* ACTION ITEM: Would you give again, exactly as written, the lines from the opening of the records to the line with "Mode d'expédition", that line included and pictures excluded?

═════ RECORDED DATA ═════

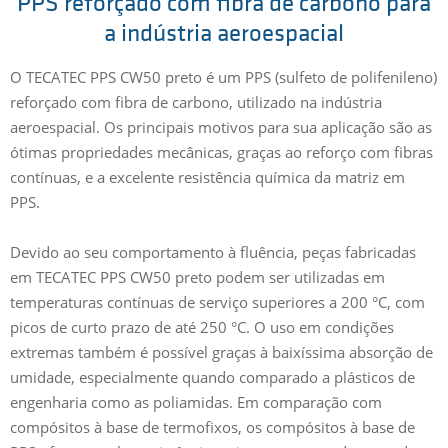
PPS reforçado com fibra de carbono para
a indústria aeroespacial
O TECATEC PPS CW50 preto é um PPS (sulfeto de polifenileno)
reforçado com fibra de carbono, utilizado na indústria
aeroespacial. Os principais motivos para sua aplicação são as
ótimas propriedades mecânicas, graças ao reforço com fibras
contínuas, e a excelente resistência química da matriz em
PPS.
Devido ao seu comportamento à fluência, peças fabricadas
em TECATEC PPS CW50 preto podem ser utilizadas em
temperaturas contínuas de serviço superiores a 200 °C, com
picos de curto prazo de até 250 °C. O uso em condições
extremas também é possível graças à baixíssima absorção de
umidade, especialmente quando comparado a plásticos de
engenharia como as poliamidas. Em comparação com
compósitos à base de termofixos, os compósitos à base de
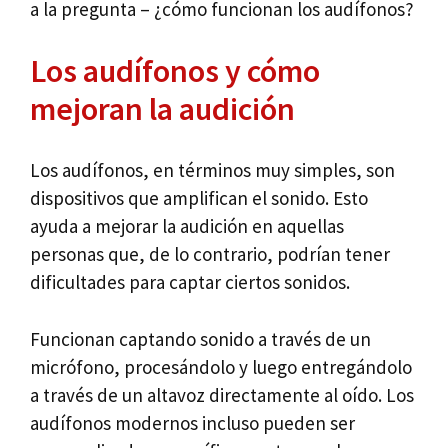
a la pregunta – ¿cómo funcionan los audífonos?
Los audífonos y cómo
mejoran la audición
Los audífonos, en términos muy simples, son
dispositivos que amplifican el sonido. Esto
ayuda a mejorar la audición en aquellas
personas que, de lo contrario, podrían tener
dificultades para captar ciertos sonidos.
Funcionan captando sonido a través de un
micrófono, procesándolo y luego entregándolo
a través de un altavoz directamente al oído. Los
audífonos modernos incluso pueden ser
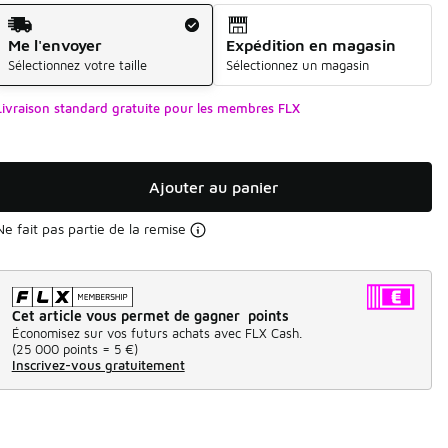
Mode d'expédition
Me l'envoyer
Expédition en magasin
Sélectionnez votre taille
Sélectionnez un magasin
Livraison standard gratuite pour les membres FLX
Ajouter au panier
Ne fait pas partie de la remise
Cet article vous permet de gagner points
Économisez sur vos futurs achats avec FLX Cash.
(
25 000 points =
5 €
)
Inscrivez-vous gratuitement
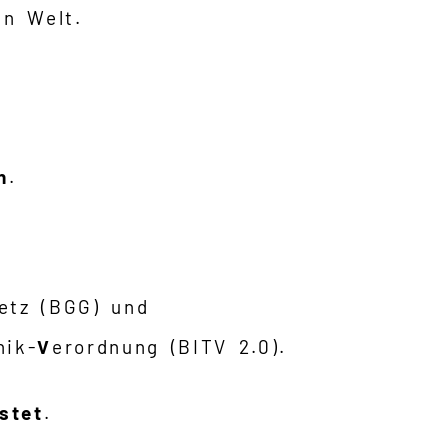
en Welt.
n
.
etz (BGG) und
nik-
V
erordnung (BITV 2.0).
stet
.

═════

* TASK RESPONSE:
PPS reforçado com fibra de carbono para
a indústria aeroespacial
O TECATEC PPS CW50 preto é um PPS (sulfeto de polifenileno)
reforçado com fibra de carbono, utilizado na indústria
aeroespacial. Os principais motivos para sua aplicação são as
ótimas propriedades mecânicas, graças ao reforço com fibras
contínuas, e a excelente resistência química da matriz em
PPS.
Devido ao seu comportamento à fluência, peças fabricadas
em TECATEC PPS CW50 preto podem ser utilizadas em
temperaturas contínuas de serviço superiores a 200 °C, com
picos de curto prazo de até 250 °C. O uso em condições
extremas também é possível graças à baixíssima absorção de
umidade, especialmente quando comparado a plásticos de
engenharia como as poliamidas. Em comparação com
compósitos à base de termofixos, os compósitos à base de
a la pregunta – ¿cómo funcionan los audífonos?
Los audífonos y cómo
mejoran la audición
Los audífonos, en términos muy simples, son
dispositivos que amplifican el sonido. Esto
ayuda a mejorar la audición en aquellas
personas que, de lo contrario, podrían tener
dificultades para captar ciertos sonidos.
Funcionan captando sonido a través de un
micrófono, procesándolo y luego entregándolo
a través de un altavoz directamente al oído. Los
audífonos modernos incluso pueden ser
Mode d'expédition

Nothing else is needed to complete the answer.